Average PSNR values for all the compared schemes under different FEC settings

Table 2 Average PSNR values and standard deviations for all the reference schemes under FEC redundancy setting of \((26,6)\)
Fig. 8
figure 8

PSNR values of the received 600 video frames measured from the soccer sequence during the interval of \([80, 100]\) s: a LTBA, b D-EMS, c S-EMS and d EDPF

5.2.2 Ratio of Video Frames Past Decoding Deadline

First, we depict the average end-to-end video frame delay in Fig. 9. We can see from Fig. 9 that EDPF achieves lower average delay than LTBA, D-EMS and S-EMS because it always dispatches the data packets onto the path with minimal estimated end-to-end delay. However, as the loss rate is not taken into account in EDPF, the allocated FEC data packets may encounter severe channel losses during the transmission. Figure 10 shows the percentage of received video frames that miss their deadlines. Although EDPF gains better delay performance, it is not able to effectively deal with the loss rate and thereby results in more FEC data packets encounter channel loss. In general, LTBA guarantees more video frames delivery within their deadlines than the reference schemes because it can allocates the packets with regard to the delay constraint while still taking into account the loss property of each wireless channel. The results indicate the ‘loss-free’ bandwidth is a more reasonable metric in the FEC packets allocation than just only the loss, delay or available bandwidth.

Fig. 9
figure 9

Average end-to-end video frame delay under different FEC redundancy settings

Fig. 10
figure 10

Ratio of video frames past the decoding deadline of 200 ms

5.2.3 Aggregate Loss Rate

Figure 11 shows the noisy and smoothed data of mean aggregate loss rate for all the compared schemes.
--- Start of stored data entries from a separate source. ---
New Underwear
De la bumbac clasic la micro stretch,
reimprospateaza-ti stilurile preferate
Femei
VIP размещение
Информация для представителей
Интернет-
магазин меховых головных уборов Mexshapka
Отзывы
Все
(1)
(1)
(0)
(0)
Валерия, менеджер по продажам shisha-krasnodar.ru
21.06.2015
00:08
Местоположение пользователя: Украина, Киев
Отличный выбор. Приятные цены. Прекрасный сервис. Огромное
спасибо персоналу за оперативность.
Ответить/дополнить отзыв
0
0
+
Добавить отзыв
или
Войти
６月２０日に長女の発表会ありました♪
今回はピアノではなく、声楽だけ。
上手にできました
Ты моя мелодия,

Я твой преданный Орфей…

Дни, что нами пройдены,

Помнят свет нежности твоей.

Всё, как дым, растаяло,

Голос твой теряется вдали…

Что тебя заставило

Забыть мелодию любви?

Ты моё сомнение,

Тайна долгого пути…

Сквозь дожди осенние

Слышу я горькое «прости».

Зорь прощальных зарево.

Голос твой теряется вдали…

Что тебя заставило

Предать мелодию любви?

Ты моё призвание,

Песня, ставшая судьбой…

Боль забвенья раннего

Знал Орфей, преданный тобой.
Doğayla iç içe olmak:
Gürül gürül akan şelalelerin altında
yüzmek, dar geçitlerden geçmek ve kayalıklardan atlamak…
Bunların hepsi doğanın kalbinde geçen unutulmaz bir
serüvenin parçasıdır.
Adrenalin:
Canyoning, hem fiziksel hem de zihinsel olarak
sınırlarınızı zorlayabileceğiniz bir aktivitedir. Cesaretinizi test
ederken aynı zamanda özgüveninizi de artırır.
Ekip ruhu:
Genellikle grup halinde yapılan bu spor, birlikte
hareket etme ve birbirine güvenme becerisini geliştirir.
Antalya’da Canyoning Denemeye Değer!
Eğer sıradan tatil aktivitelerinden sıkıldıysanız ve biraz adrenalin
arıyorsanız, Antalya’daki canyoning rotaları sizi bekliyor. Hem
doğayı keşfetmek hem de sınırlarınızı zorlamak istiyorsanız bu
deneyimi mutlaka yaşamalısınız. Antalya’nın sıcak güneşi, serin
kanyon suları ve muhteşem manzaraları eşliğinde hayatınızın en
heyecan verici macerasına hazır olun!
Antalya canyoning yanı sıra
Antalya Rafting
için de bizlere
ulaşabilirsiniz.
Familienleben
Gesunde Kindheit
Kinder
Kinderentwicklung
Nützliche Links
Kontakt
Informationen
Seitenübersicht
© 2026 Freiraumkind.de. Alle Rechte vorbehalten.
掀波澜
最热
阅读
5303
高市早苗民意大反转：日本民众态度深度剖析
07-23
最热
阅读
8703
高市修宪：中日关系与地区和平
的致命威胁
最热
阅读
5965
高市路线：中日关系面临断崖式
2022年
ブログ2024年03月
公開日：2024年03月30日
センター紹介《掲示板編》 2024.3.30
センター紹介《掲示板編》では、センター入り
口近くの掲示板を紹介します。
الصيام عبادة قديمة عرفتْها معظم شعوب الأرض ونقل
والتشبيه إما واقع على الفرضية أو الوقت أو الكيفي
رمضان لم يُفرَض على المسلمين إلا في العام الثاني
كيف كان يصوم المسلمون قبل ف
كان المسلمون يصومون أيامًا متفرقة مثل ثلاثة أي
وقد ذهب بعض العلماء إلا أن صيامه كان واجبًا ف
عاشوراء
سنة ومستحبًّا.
Figure 11b illustrates that LTBA significantly outperforms D-EMS, S-EMS and EDPF in reducing the aggregate loss rate. This verifies our theoretical inductions in Sect. 4.2. The improvements of LTBA can be attributed for : (1) LTBA assigns less transmission rates to the wireless networks with higher loss rates, and (2) LTBA spreads out the packets’ departure so that the risk of consecutive packet loss can be minimized. EMS achieves better performance than EDPF as it dynamically splits the traffic load based on the loss rate of each wireless network, allocating less FEC data packets to the loss-prone channel. Note that during the intervals of \([55,70]\) and \([75,85]\) s the proposed LTBA achieves significantly lower aggregate loss rate than the reference schemes. This indicates that LTBA exhibits superiority in handling highly lossy channels effectively.

Fig. 11
figure 11

The mean value of aggregate loss rate for all the compared schemes: a noisy data, and b smoothed data

6 Conclusion and Discussion

In this paper, we have presented a novel Loss Tolerant Bandwidth Aggregation (LTBA) approach. Instead of reactively increasing the FEC redundancy, the proposed LTBA leverages the channel diversity to overcome the burst loss in heterogeneous wireless networks. In the future, we shall consider: (1) introduce dynamic FEC redundancy adaption into LTBA based on the loss rate of wireless networks, and (2) employ the video source rate adaption to handle the case in which the aggregate bandwidth of all wireless networks is insufficient compared to the video streaming rate.